I had just dropped the boys off at school and with a coffee in hand on my way to a run it didn’t seem like a sad moment. But the mind does what it does and I found myself describing, in my head to absolutely no one, the solidity, the reliability, the sense of “I can’t fall far”, that just arriving in the kitchen to a bottomless pot of tea, a permanently boiling kettle and a chat with Mum, could set everything to right again.
The space Mum leaves is like a hole in the fabric of the world. And that’s a good thing. A Mum shaped hole because that space belonged to her, now lacks her, and yet will belong to her forever. Perhaps on the last day of the universe, there will remain all the shapes of us that made up history, the space we inhabited that moved and connected to the spaces of others.
The reverberations of grief: The tears that can come of out nowhere years later are a tribute to the role she played in my life and the lives of many others. It wasn’t that she was a social butterfly in her elder years – far from it. Hers was a gentle power, but one that echoes onwards through me, my children and perhaps in times to come, through my children’s children.
Photo by Bob Brewer on Unsplash
The Totality of Tribe
“Do you want to be buried with my people?” is a joke cheesy chat-up line that I hope has never been used. My husband and I recently spoke about where we wanted to be buried and both of us chose our family burial plots. As a reflection of the previous times, each “family” burial plot was in fact the patriarchal plot. So whether or not the invitation to be “buried with my people” was ever overtly spoken in those days, it was certainly the assumption.

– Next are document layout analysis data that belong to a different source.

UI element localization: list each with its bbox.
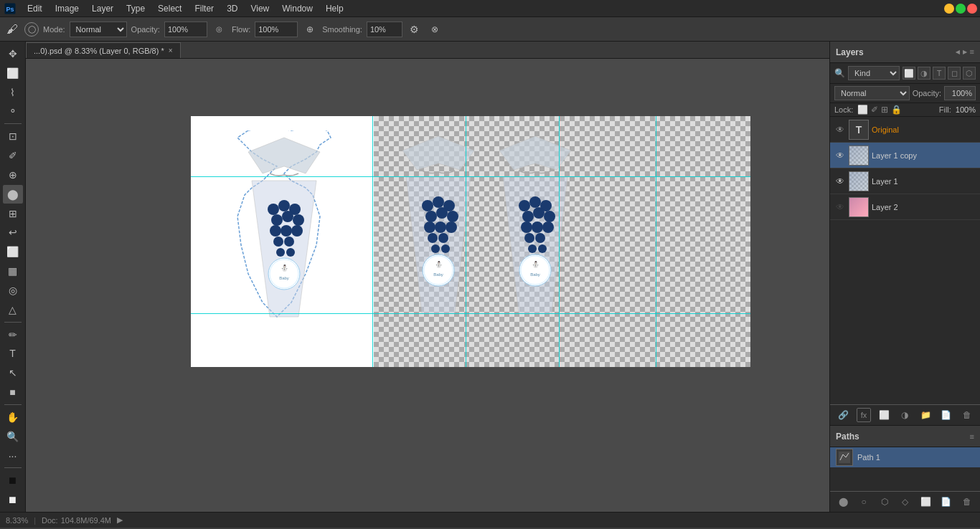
layer-visibility-layer1copy[interactable]: 👁 <box>834 150 846 161</box>
layer-visibility-original[interactable]: 👁 <box>834 124 846 135</box>
menu-help[interactable]: Help <box>320 2 349 15</box>
delete-path-icon[interactable]: 🗑 <box>960 495 974 509</box>
add-mask-path-icon[interactable]: ⬜ <box>918 495 933 509</box>
quick-select-tool[interactable]: ⚬ <box>3 103 23 121</box>
symmetry-icon[interactable]: ⊗ <box>427 22 443 37</box>
paths-panel-menu[interactable]: ≡ <box>970 432 974 441</box>
healing-tool[interactable]: ⊕ <box>3 166 23 184</box>
layer-name-layer1: Layer 1 <box>872 177 976 186</box>
layer-visibility-layer2[interactable]: 👁 <box>834 201 846 213</box>
lock-position-icon[interactable]: ✐ <box>871 105 878 115</box>
layer-visibility-layer1[interactable]: 👁 <box>834 176 846 187</box>
blend-mode-select[interactable]: Normal Multiply Screen <box>834 86 910 100</box>
fill-path-icon[interactable]: ⬤ <box>836 495 850 509</box>
type-tool[interactable]: T <box>3 345 23 363</box>
clone-tool[interactable]: ⊞ <box>3 204 23 223</box>
stroke-path-icon[interactable]: ○ <box>857 495 871 509</box>
flow-input[interactable] <box>255 22 298 37</box>
gradient-tool[interactable]: ▦ <box>3 262 23 280</box>
new-layer-icon[interactable]: 📄 <box>939 408 953 422</box>
brush-tool[interactable]: ⬤ <box>3 185 23 204</box>
menu-filter[interactable]: Filter <box>189 2 220 15</box>
svg-point-7 <box>271 214 283 226</box>
close-button[interactable] <box>967 4 977 14</box>
background-color[interactable]: ■ <box>3 490 23 509</box>
move-tool[interactable]: ✥ <box>3 44 23 63</box>
panel-collapse-left[interactable]: ◂ <box>956 47 960 57</box>
hand-tool[interactable]: ✋ <box>3 408 23 426</box>
svg-point-48 <box>533 207 545 219</box>
menu-view[interactable]: View <box>245 2 275 15</box>
pen-tool[interactable]: ✏ <box>3 325 23 344</box>
menu-type[interactable]: Type <box>121 2 151 15</box>
opacity-value-input[interactable] <box>944 86 976 100</box>
candy-bag-1: ⛄ Baby <box>234 130 334 345</box>
marquee-tool[interactable]: ⬜ <box>3 64 23 82</box>
lock-pixels-icon[interactable]: ⬜ <box>857 105 868 115</box>
lock-all-icon[interactable]: 🔒 <box>891 105 902 115</box>
layer-item-layer2[interactable]: 👁 Layer 2 <box>830 194 980 220</box>
layer-item-original[interactable]: 👁 T Original <box>830 117 980 143</box>
tool-options-icon[interactable]: ◯ <box>24 22 39 37</box>
adjustment-icon[interactable]: ◑ <box>897 408 912 422</box>
active-tab[interactable]: ...0).psd @ 8.33% (Layer 0, RGB/8) * × <box>26 42 181 58</box>
more-tools[interactable]: ··· <box>3 447 23 465</box>
lasso-tool[interactable]: ⌇ <box>3 83 23 102</box>
panel-collapse-right[interactable]: ▸ <box>963 47 967 57</box>
blur-tool[interactable]: ◎ <box>3 281 23 300</box>
maximize-button[interactable] <box>956 4 966 14</box>
lock-artboard-icon[interactable]: ⊞ <box>881 105 888 115</box>
tab-close-button[interactable]: × <box>169 47 173 54</box>
opacity-input[interactable] <box>164 22 207 37</box>
path-item-path1[interactable]: Path 1 <box>830 447 980 467</box>
add-mask-icon[interactable]: ⬜ <box>877 408 892 422</box>
filter-pixel-icon[interactable]: ⬜ <box>903 67 915 80</box>
smoothing-label: Smoothing: <box>322 25 362 34</box>
mode-select[interactable]: Normal Multiply Screen <box>70 22 127 37</box>
crop-tool[interactable]: ⊡ <box>3 127 23 146</box>
selection-to-path-icon[interactable]: ◇ <box>897 495 912 509</box>
dodge-tool[interactable]: △ <box>3 300 23 319</box>
new-group-icon[interactable]: 📁 <box>918 408 933 422</box>
eyedropper-tool[interactable]: ✐ <box>3 146 23 165</box>
path-select-tool[interactable]: ↖ <box>3 363 23 382</box>
menu-select[interactable]: Select <box>152 2 187 15</box>
link-layers-icon[interactable]: 🔗 <box>836 408 850 422</box>
menu-edit[interactable]: Edit <box>22 2 48 15</box>
path-to-selection-icon[interactable]: ⬡ <box>877 495 892 509</box>
zoom-tool[interactable]: 🔍 <box>3 427 23 446</box>
layer-item-layer1copy[interactable]: 👁 Layer 1 copy <box>830 143 980 168</box>
canvas-area[interactable]: ...0).psd @ 8.33% (Layer 0, RGB/8) * × <box>26 42 829 512</box>
pressure-icon[interactable]: ◎ <box>212 22 227 37</box>
filter-smart-icon[interactable]: ⬡ <box>963 67 976 80</box>
eraser-tool[interactable]: ⬜ <box>3 242 23 261</box>
airbrush-icon[interactable]: ⊕ <box>302 22 318 37</box>
layer-fx-icon[interactable]: fx <box>857 408 871 422</box>
smoothing-settings-icon[interactable]: ⚙ <box>407 22 423 37</box>
svg-point-14 <box>284 237 294 247</box>
panel-menu[interactable]: ≡ <box>970 47 974 57</box>
new-path-icon[interactable]: 📄 <box>939 495 953 509</box>
brush-tool-icon[interactable]: 🖌 <box>4 22 20 37</box>
candy-bag-3: ⛄ Baby <box>489 130 582 338</box>
status-arrow[interactable]: ▶ <box>117 515 123 525</box>
shape-tool[interactable]: ■ <box>3 383 23 401</box>
layer-thumbnail-layer2 <box>849 197 869 217</box>
filter-type-icon[interactable]: T <box>933 67 946 80</box>
filter-kind-select[interactable]: Kind <box>848 66 900 80</box>
foreground-color[interactable]: ■ <box>3 471 23 490</box>
delete-layer-icon[interactable]: 🗑 <box>960 408 974 422</box>
menu-layer[interactable]: Layer <box>86 2 119 15</box>
menu-3d[interactable]: 3D <box>221 2 243 15</box>
filter-adjustment-icon[interactable]: ◑ <box>918 67 930 80</box>
menu-image[interactable]: Image <box>50 2 85 15</box>
filter-shape-icon[interactable]: ◻ <box>948 67 961 80</box>
minimize-button[interactable] <box>944 4 954 14</box>
canvas-container[interactable]: ⛄ Baby <box>26 59 829 512</box>
layer-item-layer1[interactable]: 👁 Layer 1 <box>830 168 980 194</box>
svg-text:Baby: Baby <box>433 272 443 277</box>
doc-label: Doc: <box>42 516 58 525</box>
menu-window[interactable]: Window <box>276 2 319 15</box>
smoothing-input[interactable] <box>367 22 402 37</box>
history-brush-tool[interactable]: ↩ <box>3 224 23 242</box>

So was our wish to be buried, not together but alongside our parents something to worry about? Shouldn’t we want to be buried together? Perhaps not. The people that we are; the bodies, the postures, the genes, the expressions, the lilts, the tilts, the twists of the tongue, are all products of our tribes. Our tribes are our source, our history, our explanation – and sometimes our excuse.
I am forever grateful to feel, if not know, that we will be together wherever the afterwards might be. But in this world, I am of my own tribe. I am more them than other. This hasn’t changed. For all the highlighting of previously unnoticed habits, family-long traditions, assumptions and philosophies that marriage shows us, for all the edges it smooths on us, we are still shaped by our familial tribes. Him by his, and me by mine. But I know this: The shape we leave will fit us all; friends, family and all whom we have known or connected to in any way. And now it includes you.
If you are struggling with the grief of a bereavement, please make sure to tell someone.